The state-owned rail company posted a net loss of €801 million for the year 2019, despite a strong growth in passenger numbers throughout the year.
Unsurprisingly, the main cause of the massive black hole in the company accounts is the strike action that took place in December and January.
The strike action began on December 5th in a dispute over the government's plans to reform the pension system. Photo: AFP
When the strike started on December 5th, SNCF was able to run just 10 percent of its normal services and trains remained very limited for several weeks.
As the strike went on more and more SNCF staff – who are not paid during strikes – returned to work and the company was able to offer more services.
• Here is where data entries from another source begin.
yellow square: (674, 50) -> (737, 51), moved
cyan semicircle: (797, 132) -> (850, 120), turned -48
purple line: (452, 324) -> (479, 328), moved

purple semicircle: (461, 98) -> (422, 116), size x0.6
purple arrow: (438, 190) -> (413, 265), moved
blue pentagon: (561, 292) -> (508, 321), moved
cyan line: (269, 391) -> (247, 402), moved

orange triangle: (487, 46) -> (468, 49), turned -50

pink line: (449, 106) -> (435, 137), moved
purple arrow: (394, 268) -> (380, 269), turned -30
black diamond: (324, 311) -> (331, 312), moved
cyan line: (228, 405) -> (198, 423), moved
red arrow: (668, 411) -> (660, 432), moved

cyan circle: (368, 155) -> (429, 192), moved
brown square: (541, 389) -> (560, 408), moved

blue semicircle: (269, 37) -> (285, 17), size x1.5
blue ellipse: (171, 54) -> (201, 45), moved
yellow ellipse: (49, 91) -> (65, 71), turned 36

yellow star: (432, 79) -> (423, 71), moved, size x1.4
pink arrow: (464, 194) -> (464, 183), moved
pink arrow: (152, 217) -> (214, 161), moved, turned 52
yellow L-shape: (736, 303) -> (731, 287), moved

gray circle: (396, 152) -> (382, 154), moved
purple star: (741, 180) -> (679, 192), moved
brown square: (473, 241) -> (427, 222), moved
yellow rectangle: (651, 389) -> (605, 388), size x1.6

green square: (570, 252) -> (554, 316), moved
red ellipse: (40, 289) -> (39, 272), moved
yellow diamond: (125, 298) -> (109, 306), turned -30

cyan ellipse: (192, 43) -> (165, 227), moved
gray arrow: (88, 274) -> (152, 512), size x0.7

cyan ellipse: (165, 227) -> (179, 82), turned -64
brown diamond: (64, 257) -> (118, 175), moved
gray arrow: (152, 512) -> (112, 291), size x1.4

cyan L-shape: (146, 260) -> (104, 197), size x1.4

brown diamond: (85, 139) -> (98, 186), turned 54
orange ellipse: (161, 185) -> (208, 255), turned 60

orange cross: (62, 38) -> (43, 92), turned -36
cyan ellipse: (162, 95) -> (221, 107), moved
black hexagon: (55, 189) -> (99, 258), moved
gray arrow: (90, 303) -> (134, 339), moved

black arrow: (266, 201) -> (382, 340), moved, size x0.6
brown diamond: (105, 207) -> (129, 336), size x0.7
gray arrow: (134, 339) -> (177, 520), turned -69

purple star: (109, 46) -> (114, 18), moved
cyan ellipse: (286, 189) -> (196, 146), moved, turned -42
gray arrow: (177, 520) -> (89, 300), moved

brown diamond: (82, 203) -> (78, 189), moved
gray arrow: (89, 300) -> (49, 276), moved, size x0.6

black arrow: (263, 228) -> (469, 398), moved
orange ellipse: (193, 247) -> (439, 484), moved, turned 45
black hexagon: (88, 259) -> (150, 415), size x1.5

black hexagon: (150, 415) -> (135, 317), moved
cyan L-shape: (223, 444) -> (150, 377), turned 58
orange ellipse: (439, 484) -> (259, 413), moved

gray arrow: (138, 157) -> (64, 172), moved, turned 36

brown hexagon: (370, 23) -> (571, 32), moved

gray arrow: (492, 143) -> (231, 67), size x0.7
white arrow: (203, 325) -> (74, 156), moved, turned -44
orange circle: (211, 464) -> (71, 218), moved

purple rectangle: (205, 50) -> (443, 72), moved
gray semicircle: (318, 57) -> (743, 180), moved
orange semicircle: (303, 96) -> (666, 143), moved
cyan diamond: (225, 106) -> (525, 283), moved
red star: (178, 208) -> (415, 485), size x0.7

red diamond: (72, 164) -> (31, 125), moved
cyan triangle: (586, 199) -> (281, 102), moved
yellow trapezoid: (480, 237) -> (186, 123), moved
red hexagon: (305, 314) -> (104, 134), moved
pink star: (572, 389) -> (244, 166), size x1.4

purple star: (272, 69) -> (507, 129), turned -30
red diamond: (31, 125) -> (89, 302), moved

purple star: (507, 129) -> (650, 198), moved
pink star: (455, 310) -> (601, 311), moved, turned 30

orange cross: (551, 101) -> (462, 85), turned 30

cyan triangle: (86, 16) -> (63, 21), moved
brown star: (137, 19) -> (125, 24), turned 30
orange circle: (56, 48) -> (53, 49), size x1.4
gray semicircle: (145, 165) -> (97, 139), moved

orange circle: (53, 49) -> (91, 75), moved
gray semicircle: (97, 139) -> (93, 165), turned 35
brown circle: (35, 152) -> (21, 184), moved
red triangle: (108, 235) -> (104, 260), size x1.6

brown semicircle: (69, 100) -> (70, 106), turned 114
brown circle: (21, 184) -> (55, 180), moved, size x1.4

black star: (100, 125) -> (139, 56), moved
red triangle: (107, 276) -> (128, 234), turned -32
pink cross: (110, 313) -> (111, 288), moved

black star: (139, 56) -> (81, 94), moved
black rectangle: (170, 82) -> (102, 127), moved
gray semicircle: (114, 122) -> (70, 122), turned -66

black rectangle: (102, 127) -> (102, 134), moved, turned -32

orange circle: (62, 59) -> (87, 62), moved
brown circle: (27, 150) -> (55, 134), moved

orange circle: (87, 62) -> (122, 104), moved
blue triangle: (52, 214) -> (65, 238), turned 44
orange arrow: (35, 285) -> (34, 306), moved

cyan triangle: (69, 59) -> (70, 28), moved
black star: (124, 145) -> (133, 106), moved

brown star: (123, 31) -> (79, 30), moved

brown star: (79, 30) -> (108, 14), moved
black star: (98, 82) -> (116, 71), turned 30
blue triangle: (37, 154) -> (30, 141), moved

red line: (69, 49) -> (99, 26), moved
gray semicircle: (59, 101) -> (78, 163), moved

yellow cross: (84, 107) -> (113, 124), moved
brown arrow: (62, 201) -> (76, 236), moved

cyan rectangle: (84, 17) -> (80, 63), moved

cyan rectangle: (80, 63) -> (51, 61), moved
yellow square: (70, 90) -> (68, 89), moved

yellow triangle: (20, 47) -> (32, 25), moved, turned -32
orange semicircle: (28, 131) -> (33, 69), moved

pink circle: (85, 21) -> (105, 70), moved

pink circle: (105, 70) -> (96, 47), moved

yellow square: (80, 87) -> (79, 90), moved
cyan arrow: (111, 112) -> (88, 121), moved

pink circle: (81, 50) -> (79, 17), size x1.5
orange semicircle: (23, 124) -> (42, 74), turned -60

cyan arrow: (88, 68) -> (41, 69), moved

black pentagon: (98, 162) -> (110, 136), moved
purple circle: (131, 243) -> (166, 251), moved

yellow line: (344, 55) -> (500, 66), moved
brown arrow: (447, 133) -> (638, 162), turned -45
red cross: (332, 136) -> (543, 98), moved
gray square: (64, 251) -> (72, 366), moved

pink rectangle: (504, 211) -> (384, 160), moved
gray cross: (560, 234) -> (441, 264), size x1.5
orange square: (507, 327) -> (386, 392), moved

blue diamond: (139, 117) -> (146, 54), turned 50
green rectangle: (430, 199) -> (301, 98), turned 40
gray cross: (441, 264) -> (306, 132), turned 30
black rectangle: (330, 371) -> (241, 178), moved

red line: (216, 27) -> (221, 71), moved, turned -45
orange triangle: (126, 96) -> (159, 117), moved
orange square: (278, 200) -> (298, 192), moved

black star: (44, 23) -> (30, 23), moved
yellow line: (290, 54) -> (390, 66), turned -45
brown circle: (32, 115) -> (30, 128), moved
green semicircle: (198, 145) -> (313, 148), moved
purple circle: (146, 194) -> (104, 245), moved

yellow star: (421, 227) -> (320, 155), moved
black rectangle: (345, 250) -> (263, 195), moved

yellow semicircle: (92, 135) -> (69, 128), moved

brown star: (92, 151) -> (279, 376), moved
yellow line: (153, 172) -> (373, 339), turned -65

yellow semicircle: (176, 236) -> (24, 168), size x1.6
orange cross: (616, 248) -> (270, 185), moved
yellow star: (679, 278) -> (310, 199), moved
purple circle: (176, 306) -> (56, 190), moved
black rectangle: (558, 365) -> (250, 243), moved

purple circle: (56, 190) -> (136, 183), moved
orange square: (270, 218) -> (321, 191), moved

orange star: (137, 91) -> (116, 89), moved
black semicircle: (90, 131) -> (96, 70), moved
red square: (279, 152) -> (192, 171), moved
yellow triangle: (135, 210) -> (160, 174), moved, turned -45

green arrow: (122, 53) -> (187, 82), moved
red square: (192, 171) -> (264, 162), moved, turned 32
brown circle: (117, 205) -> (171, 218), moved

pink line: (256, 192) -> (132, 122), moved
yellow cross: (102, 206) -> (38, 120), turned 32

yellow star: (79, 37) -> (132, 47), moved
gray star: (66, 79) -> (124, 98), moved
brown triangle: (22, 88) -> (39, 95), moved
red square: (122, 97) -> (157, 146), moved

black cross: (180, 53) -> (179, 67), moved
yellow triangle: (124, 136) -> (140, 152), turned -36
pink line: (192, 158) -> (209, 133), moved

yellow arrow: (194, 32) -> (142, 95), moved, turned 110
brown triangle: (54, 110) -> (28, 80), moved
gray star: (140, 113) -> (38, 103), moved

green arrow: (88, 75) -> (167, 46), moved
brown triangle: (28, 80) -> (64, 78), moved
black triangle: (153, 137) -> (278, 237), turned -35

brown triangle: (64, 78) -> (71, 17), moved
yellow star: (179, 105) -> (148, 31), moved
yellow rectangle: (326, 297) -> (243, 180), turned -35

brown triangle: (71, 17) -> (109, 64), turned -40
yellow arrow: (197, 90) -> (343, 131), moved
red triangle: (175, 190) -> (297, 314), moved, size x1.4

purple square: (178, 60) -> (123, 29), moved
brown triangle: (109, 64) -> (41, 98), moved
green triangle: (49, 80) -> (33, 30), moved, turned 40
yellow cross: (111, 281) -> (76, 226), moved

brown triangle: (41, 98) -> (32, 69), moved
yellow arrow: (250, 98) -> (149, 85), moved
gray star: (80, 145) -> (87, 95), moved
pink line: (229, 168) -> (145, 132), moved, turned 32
The pre-Christmas weekend – usually a huge weekend for SNCF as French people travel to see their families for the holidays – saw them forced to cancel half of their normal services, a loss of round 850,000 tickets.
Services largely returned to normal by mid January, but even then travellers were reporting trains running half empty as people simply assumed that nothing was running and made alternative arrangements.
The strike – 27 days in total – cost SNCF €690 million in lost revenues and €614 million in operating profit, their accounts show.
In 2018 the operator had made a profit of €141 million, and bosses said that had it not been for the strike they would have been in profit again in 2019 – this time to the tune of €313 million.
The group has been working on a major plan to increase customer numbers – through schemes such as expanding the budget Ouigo network and offering more discount and loyalty cards – while cutting its traditionally high operating costs.
Revenues from SNCF Travel (notably the high-speed TGV routes and Intercité travel) rose by 4.2 percent, with traffic up 4.1 per cent. The local TER trains and suburban Transilien routes rose too, along with international rail freight traffic, while Keolis city public transport revenues jumped 10.3 percent.
SNCF bosses said that the losses from the strike will have to be partly offset by savings made elsewhere and the cancellation of some projects, but confirmed that they are on target for their long-term goal of operating without increasing debt from 2022 onwards.